*Your task*
Filter the data for lines with the word "test" and copy those lines.
◆ ◆ ◆ ◆ ◆
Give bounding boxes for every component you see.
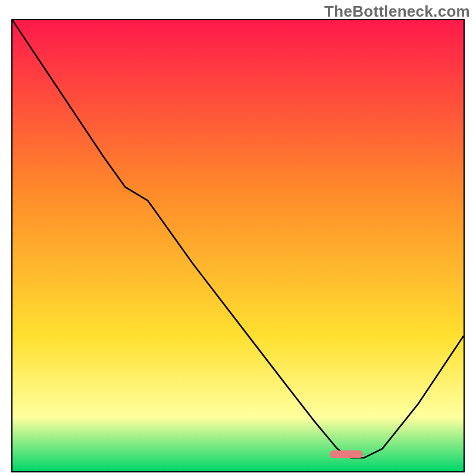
chart-frame bbox=[11, 19, 465, 472]
optimal-marker bbox=[330, 450, 362, 458]
watermark-text: TheBottleneck.com bbox=[324, 2, 470, 21]
bottleneck-curve bbox=[12, 20, 464, 471]
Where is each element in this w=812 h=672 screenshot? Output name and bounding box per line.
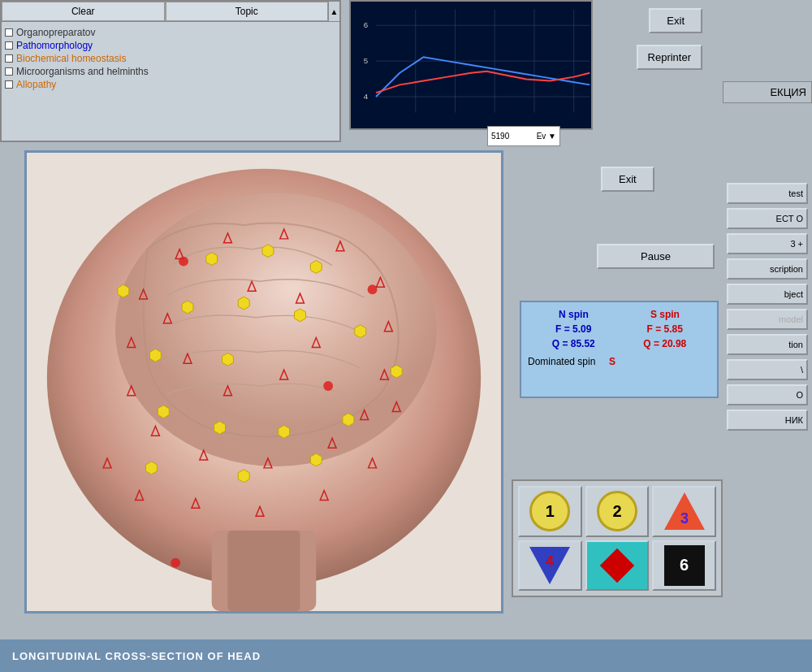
model-button[interactable]: model — [727, 309, 808, 330]
svg-marker-52 — [222, 353, 234, 366]
fn-value: 5.09 — [572, 323, 591, 335]
svg-marker-50 — [355, 325, 366, 338]
symbol-button-1[interactable]: 1 — [518, 486, 582, 537]
list-item[interactable]: Pathomorphology — [5, 40, 336, 51]
symbol-2-shape: 2 — [597, 491, 637, 531]
item-label: Allopathy — [16, 79, 56, 90]
info-panel: N spin S spin F = 5.09 F = 5.85 Q = 85.5… — [520, 301, 719, 398]
topic-panel: Clear Topic ▲ Organopreparatov Pathomorp… — [0, 0, 341, 142]
svg-text:6: 6 — [364, 20, 368, 29]
symbol-button-4[interactable]: 4 — [518, 540, 582, 592]
checkbox[interactable] — [5, 41, 13, 50]
dominated-label: Dominated spin — [528, 356, 595, 367]
svg-text:4: 4 — [364, 92, 369, 101]
svg-marker-58 — [118, 284, 129, 297]
bject-button[interactable]: bject — [727, 284, 808, 305]
qn-row: Q = 85.52 — [552, 338, 595, 349]
symbol-2-label: 2 — [612, 502, 621, 521]
hnik-button[interactable]: НИК — [727, 410, 808, 431]
svg-marker-60 — [238, 470, 249, 483]
list-item[interactable]: Biochemical homeostasis — [5, 53, 336, 64]
reprinter-button[interactable]: Reprinter — [637, 45, 702, 70]
dominated-value: S — [609, 356, 615, 367]
s-spin-label: S spin — [650, 309, 680, 320]
checkbox[interactable] — [5, 67, 13, 76]
item-label: Microorganisms and helminths — [16, 66, 149, 77]
svg-marker-44 — [206, 253, 218, 266]
list-item[interactable]: Microorganisms and helminths — [5, 66, 336, 77]
dropdown-unit: Ev ▼ — [537, 132, 556, 141]
qs-value: 20.98 — [662, 338, 686, 349]
fs-row: F = 5.85 — [647, 323, 683, 335]
list-item[interactable]: Organopreparatov — [5, 27, 336, 38]
symbol-5-shape — [598, 547, 636, 584]
svg-point-64 — [368, 284, 378, 294]
fn-row: F = 5.09 — [555, 323, 591, 335]
symbol-4-shape: 4 — [528, 544, 572, 587]
list-item[interactable]: Allopathy — [5, 79, 336, 90]
brain-svg — [27, 153, 501, 611]
topic-panel-header: Clear Topic ▲ — [2, 2, 339, 22]
svg-text:3: 3 — [680, 510, 689, 527]
svg-rect-14 — [227, 531, 300, 611]
scription-button[interactable]: scription — [727, 258, 808, 280]
svg-point-62 — [179, 257, 188, 267]
graph-dropdown[interactable]: 5190 Ev ▼ — [487, 126, 560, 146]
f-values-row: F = 5.09 F = 5.85 — [528, 323, 710, 335]
symbol-button-5[interactable] — [585, 540, 650, 592]
arrow-button[interactable]: \ — [727, 359, 808, 380]
topic-button[interactable]: Topic — [166, 2, 329, 21]
svg-point-12 — [115, 193, 437, 466]
dominated-row: Dominated spin S — [528, 356, 710, 367]
svg-marker-61 — [310, 453, 322, 466]
svg-marker-51 — [149, 349, 161, 362]
pause-button[interactable]: Pause — [597, 244, 715, 269]
exit-button-2[interactable]: Exit — [601, 167, 654, 192]
graph-panel: 6 5 4 — [349, 0, 593, 130]
ekciya-label: ЕКЦИЯ — [723, 81, 812, 103]
topic-list: Organopreparatov Pathomorphology Biochem… — [2, 22, 339, 95]
symbol-button-2[interactable]: 2 — [585, 486, 650, 537]
svg-point-63 — [323, 381, 333, 391]
svg-marker-57 — [391, 365, 402, 378]
symbol-1-shape: 1 — [529, 491, 570, 531]
graph-svg: 6 5 4 — [351, 2, 591, 128]
dropdown-value: 5190 — [491, 132, 509, 141]
svg-marker-56 — [343, 414, 354, 427]
symbol-6-label: 6 — [680, 556, 689, 574]
svg-marker-53 — [158, 405, 169, 418]
svg-marker-54 — [214, 421, 226, 434]
symbol-1-label: 1 — [546, 502, 555, 521]
checkbox[interactable] — [5, 28, 13, 37]
svg-rect-70 — [600, 548, 634, 583]
test-button[interactable]: test — [727, 183, 808, 204]
tion-button[interactable]: tion — [727, 334, 808, 355]
symbol-button-6[interactable]: 6 — [652, 540, 716, 592]
qn-value: 85.52 — [571, 338, 595, 349]
o-button[interactable]: O — [727, 384, 808, 405]
exit-button-top[interactable]: Exit — [649, 8, 702, 33]
qs-row: Q = 20.98 — [643, 338, 686, 349]
svg-marker-59 — [146, 462, 158, 475]
symbol-6-shape: 6 — [664, 545, 705, 586]
item-label: Biochemical homeostasis — [16, 53, 126, 64]
checkbox[interactable] — [5, 54, 13, 63]
q-values-row: Q = 85.52 Q = 20.98 — [528, 338, 710, 349]
side-buttons: test ECT O 3 + scription bject model tio… — [723, 179, 812, 435]
ect0-button[interactable]: ECT O — [727, 208, 808, 229]
svg-marker-48 — [238, 297, 249, 310]
item-label: Organopreparatov — [16, 27, 95, 38]
item-label: Pathomorphology — [16, 40, 93, 51]
svg-marker-47 — [182, 301, 193, 314]
svg-marker-55 — [279, 425, 290, 438]
clear-button[interactable]: Clear — [2, 2, 165, 21]
svg-text:5: 5 — [364, 56, 369, 65]
symbol-button-3[interactable]: 3 — [652, 486, 716, 537]
n-spin-label: N spin — [559, 309, 589, 320]
svg-marker-46 — [310, 261, 322, 274]
plus3-button[interactable]: 3 + — [727, 233, 808, 254]
svg-text:4: 4 — [546, 553, 554, 570]
symbol-panel: 1 2 3 4 — [512, 479, 723, 597]
svg-marker-45 — [262, 245, 274, 258]
checkbox[interactable] — [5, 80, 13, 89]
◆ ◆ ◆ ◆ ◆
*Task solution*
test-button[interactable]: test — [727, 183, 808, 204]
side-buttons: test ECT O 3 + scription bject model tio… — [723, 179, 812, 435]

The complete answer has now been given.